Excluding such immigrants from government health assistance has its appeal. Although the cost of extending such benefits is hard to estimate -- the Congressional Budget Office hasn’t analyzed the issue -- it’s likely to be expensive. In addition, some critics view subsidies for immigrants as a perverse reward for breaking immigration laws.
Yet withholding health benefits is even more problematic. First, legalizing immigrants without providing access to health care will give employers an incentive to hire immigrants over American citizens. The Affordable Care Act requires employers with 50 or more employees either to provide health insurance or pay a penalty as high as $3,000 per uninsured worker. Employers could avoid doing either by hiring immigrants that are excluded from the program.
In addition, excluding immigrants will weaken the new health-care system, which is predicated on bringing healthy young people into the insurance market, both to balance the risk pool and to reduce expensive (and publicly funded) emergency care. If that economic logic holds for citizens and legal residents, it should also apply to undocumented immigrants. (Actuarial tables don’t care about your immigration status.)
In fact, the economic argument for bringing immigrants into the health-insurance market is strong. The median age of undocumented immigrants in the U.S. is 36 -- 10 years younger than the median age of citizens, according to the Pew Hispanic Center.
Younger people are generally healthier, and young immigrants, in particular, typically use fewer health-care services than nonimmigrants. More than two-thirds of adult immigrants working without authorization had no insurance in 2011, according to estimates from the Migration Policy Institute. Their participation in insurance pools would help keep costs down for everyone.
That argument was recently underscored by some House Republicans, who propose that immigrants with provisional status be required to carry health insurance. (If this sounds like the individual mandate enshrined in the Affordable Care Act, welcome down the partisan rabbit hole that is Washington.)
Requiring immigrants to buy insurance -- with limited access to employer-based coverage, and without access to federal subsidies -- imposes a large burden on a population in which 32 percent of adults and 51 percent of children live in poverty.
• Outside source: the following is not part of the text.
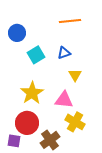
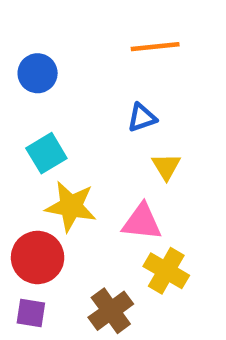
cyan square: (36, 55) -> (46, 153), moved
yellow star: (32, 93) -> (71, 206), turned -30
red circle: (27, 123) -> (38, 257), moved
If we want these future citizens to contribute to their communities, saddling them with steep financial obligations probably isn’t the best start.
Instead, Congress should ease their access to the health-insurance market. At a minimum, that should include access to coverage for the estimated 1 million undocumented immigrants younger than 18, and enabling immigrants to purchase insurance on state exchanges with their own money -- even if Congress unwisely blocks subsidies. If no subsidies are available, a mandate to carry insurance can’t be justified.
Giving 11 million undocumented immigrants a chance at legal status makes economic and ethical sense. Denying them the chance to get affordable health coverage in the meantime does not.